-- INPUT DATA --
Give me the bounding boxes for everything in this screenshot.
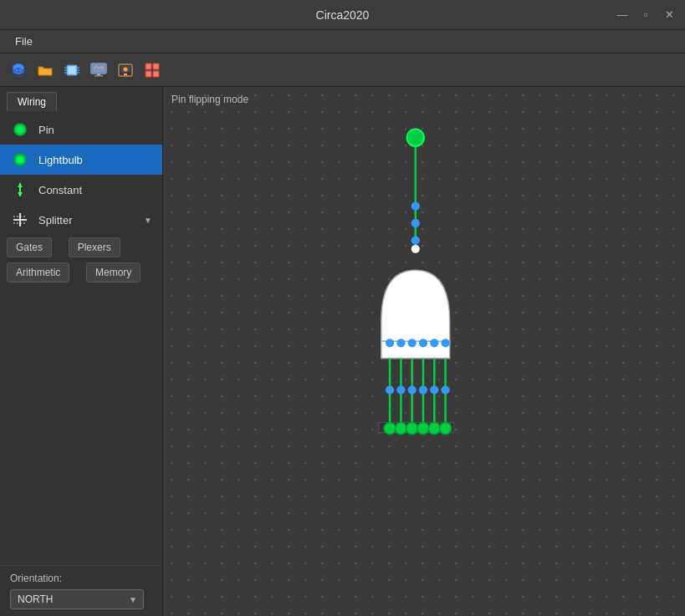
orientation-select[interactable]: NORTH SOUTH EAST WEST bbox=[10, 589, 144, 609]
orientation-select-wrapper: NORTH SOUTH EAST WEST bbox=[10, 589, 144, 609]
svg-rect-16 bbox=[95, 75, 103, 77]
orientation-section: Orientation: NORTH SOUTH EAST WEST bbox=[0, 565, 162, 616]
canvas-area[interactable]: Pin flipping mode bbox=[163, 87, 685, 616]
sidebar-tabs: Wiring bbox=[0, 87, 162, 111]
svg-rect-24 bbox=[146, 71, 151, 77]
sidebar-item-pin[interactable]: Pin bbox=[0, 115, 162, 145]
svg-rect-21 bbox=[124, 74, 127, 75]
sidebar: Wiring Pin bbox=[0, 87, 163, 616]
svg-rect-22 bbox=[146, 64, 151, 69]
toolbar-monitor[interactable] bbox=[87, 59, 110, 82]
category-memory[interactable]: Memory bbox=[86, 262, 141, 283]
toolbar-settings[interactable] bbox=[114, 59, 137, 82]
sidebar-content: Pin Lightbulb bbox=[0, 111, 162, 565]
splitter-expand-icon: ▼ bbox=[144, 216, 152, 225]
orientation-label: Orientation: bbox=[10, 573, 152, 584]
pin-icon bbox=[10, 120, 30, 140]
tab-wiring[interactable]: Wiring bbox=[7, 92, 57, 111]
toolbar-chip[interactable] bbox=[60, 59, 84, 82]
svg-rect-6 bbox=[69, 67, 75, 74]
category-gates[interactable]: Gates bbox=[7, 237, 52, 257]
toolbar-open[interactable] bbox=[33, 59, 57, 82]
svg-rect-25 bbox=[153, 71, 159, 77]
close-button[interactable]: ✕ bbox=[662, 8, 677, 21]
window-controls: — ▫ ✕ bbox=[615, 8, 677, 21]
toolbar bbox=[0, 53, 685, 87]
toolbar-new[interactable] bbox=[7, 59, 30, 82]
dot-grid bbox=[163, 87, 685, 616]
maximize-button[interactable]: ▫ bbox=[638, 8, 653, 21]
menu-file[interactable]: File bbox=[8, 35, 39, 48]
svg-marker-31 bbox=[18, 183, 23, 187]
sidebar-item-lightbulb[interactable]: Lightbulb bbox=[0, 145, 162, 175]
constant-icon bbox=[10, 180, 30, 200]
category-arithmetic[interactable]: Arithmetic bbox=[7, 262, 69, 283]
sidebar-item-splitter[interactable]: Splitter ▼ bbox=[0, 205, 162, 235]
window-title: Circa2020 bbox=[316, 8, 370, 22]
lightbulb-icon bbox=[10, 150, 30, 170]
svg-point-20 bbox=[124, 67, 128, 71]
menubar: File bbox=[0, 30, 685, 53]
splitter-icon bbox=[10, 210, 30, 230]
canvas-mode-label: Pin flipping mode bbox=[171, 94, 248, 105]
main-layout: Wiring Pin bbox=[0, 87, 685, 616]
svg-rect-23 bbox=[153, 64, 159, 69]
category-plexers[interactable]: Plexers bbox=[69, 237, 120, 257]
svg-point-29 bbox=[17, 156, 23, 163]
svg-rect-39 bbox=[163, 87, 685, 616]
svg-point-27 bbox=[17, 126, 23, 133]
titlebar: Circa2020 — ▫ ✕ bbox=[0, 0, 685, 30]
svg-marker-32 bbox=[18, 192, 23, 196]
sidebar-item-constant[interactable]: Constant bbox=[0, 175, 162, 205]
minimize-button[interactable]: — bbox=[615, 8, 630, 21]
toolbar-grid[interactable] bbox=[141, 59, 164, 82]
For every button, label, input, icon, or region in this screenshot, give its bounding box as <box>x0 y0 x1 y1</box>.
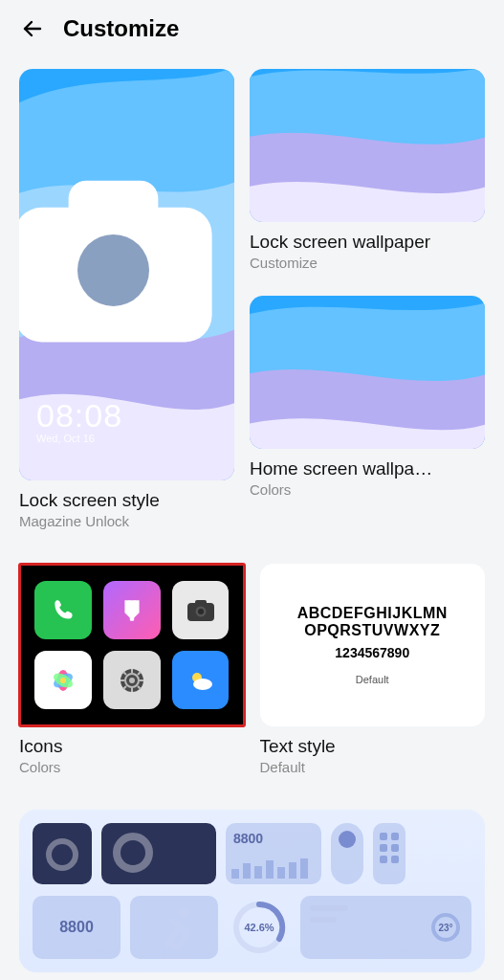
svg-rect-7 <box>127 600 136 612</box>
widget-square <box>373 823 405 884</box>
text-style-sub: Default <box>260 759 486 775</box>
themes-app-icon <box>103 581 161 639</box>
text-line2: OPQRSTUVWXYZ <box>304 622 440 639</box>
widgets-row2: 8800 42.6% 23° <box>33 896 471 959</box>
svg-rect-29 <box>380 833 387 840</box>
text-line1: ABCDEFGHIJKLMN <box>297 605 448 622</box>
svg-rect-28 <box>300 858 308 879</box>
widget-tile <box>33 823 92 884</box>
svg-rect-31 <box>380 844 387 852</box>
home-wallpaper-label: Home screen wallpa… <box>250 458 485 479</box>
header: Customize <box>0 0 504 50</box>
svg-rect-27 <box>289 862 296 879</box>
grid-icon <box>373 823 405 880</box>
phone-app-icon <box>34 581 92 639</box>
svg-rect-8 <box>130 612 134 621</box>
svg-rect-22 <box>231 869 239 879</box>
widget-tile: 8800 <box>226 823 321 884</box>
svg-rect-3 <box>69 181 159 226</box>
svg-rect-25 <box>266 860 274 879</box>
widgets-preview: 8800 8800 42.6% <box>19 810 485 972</box>
svg-point-35 <box>178 907 189 919</box>
widget-runner <box>130 896 218 959</box>
svg-rect-34 <box>391 856 399 863</box>
icons-label: Icons <box>19 736 245 757</box>
lock-screen-style-preview: 08:08 Wed, Oct 16 <box>19 69 234 480</box>
widgets-item[interactable]: 8800 8800 42.6% <box>19 810 485 972</box>
gallery-app-icon <box>34 651 92 709</box>
home-wallpaper-item[interactable]: Home screen wallpa… Colors <box>250 296 485 498</box>
text-style-label: Text style <box>260 736 486 757</box>
widget-pill <box>331 823 363 884</box>
back-button[interactable] <box>19 15 46 42</box>
svg-point-21 <box>193 679 212 690</box>
svg-rect-30 <box>391 833 399 840</box>
icons-item[interactable]: Icons Colors <box>19 564 245 775</box>
svg-point-4 <box>77 234 149 306</box>
widget-percent: 42.6% <box>228 896 291 959</box>
widgets-row1: 8800 <box>33 823 471 884</box>
wallpaper-swirl-icon <box>250 69 485 222</box>
svg-rect-24 <box>254 866 262 879</box>
icons-preview <box>19 564 245 726</box>
text-style-item[interactable]: ABCDEFGHIJKLMN OPQRSTUVWXYZ 1234567890 D… <box>260 564 486 775</box>
bars-icon <box>231 856 316 879</box>
home-wallpaper-sub: Colors <box>250 481 485 498</box>
svg-point-16 <box>60 678 66 683</box>
svg-point-12 <box>198 609 204 614</box>
weather-app-icon <box>172 651 230 709</box>
row-icons-text: Icons Colors ABCDEFGHIJKLMN OPQRSTUVWXYZ… <box>19 564 485 775</box>
row-previews: 08:08 Wed, Oct 16 Lock screen style Maga… <box>19 69 485 529</box>
camera-icon <box>19 69 221 467</box>
svg-rect-32 <box>391 844 399 852</box>
content: 08:08 Wed, Oct 16 Lock screen style Maga… <box>0 50 504 980</box>
lock-screen-style-label: Lock screen style <box>19 490 234 511</box>
back-arrow-icon <box>21 17 44 40</box>
settings-app-icon <box>103 651 161 709</box>
text-line4: Default <box>356 674 389 685</box>
runner-icon <box>130 896 218 955</box>
svg-rect-33 <box>380 856 387 863</box>
icons-sub: Colors <box>19 759 245 775</box>
widget-tile <box>101 823 216 884</box>
svg-rect-23 <box>243 863 251 879</box>
camera-app-icon <box>172 581 230 639</box>
right-column: Lock screen wallpaper Customize Home scr… <box>250 69 485 529</box>
lock-wallpaper-sub: Customize <box>250 255 485 271</box>
widget-weather: 23° <box>300 896 471 959</box>
widget-tile: 8800 <box>33 896 121 959</box>
lock-screen-style-sub: Magazine Unlock <box>19 513 234 529</box>
wallpaper-swirl-icon <box>250 296 485 449</box>
lock-screen-style-item[interactable]: 08:08 Wed, Oct 16 Lock screen style Maga… <box>19 69 234 529</box>
page-title: Customize <box>63 15 179 42</box>
lock-wallpaper-preview <box>250 69 485 222</box>
lock-wallpaper-item[interactable]: Lock screen wallpaper Customize <box>250 69 485 271</box>
text-style-preview: ABCDEFGHIJKLMN OPQRSTUVWXYZ 1234567890 D… <box>260 564 486 726</box>
svg-rect-10 <box>195 600 207 605</box>
svg-rect-26 <box>277 867 285 879</box>
svg-point-19 <box>129 678 135 683</box>
lock-wallpaper-label: Lock screen wallpaper <box>250 232 485 253</box>
home-wallpaper-preview <box>250 296 485 449</box>
text-line3: 1234567890 <box>335 645 409 660</box>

-- WHAT IS NEEDED --
For each line above that includes the word "runner", make a copy of that line.

-- OUTPUT FOR THIS TASK --
widget-runner <box>130 896 218 959</box>
runner-icon <box>130 896 218 955</box>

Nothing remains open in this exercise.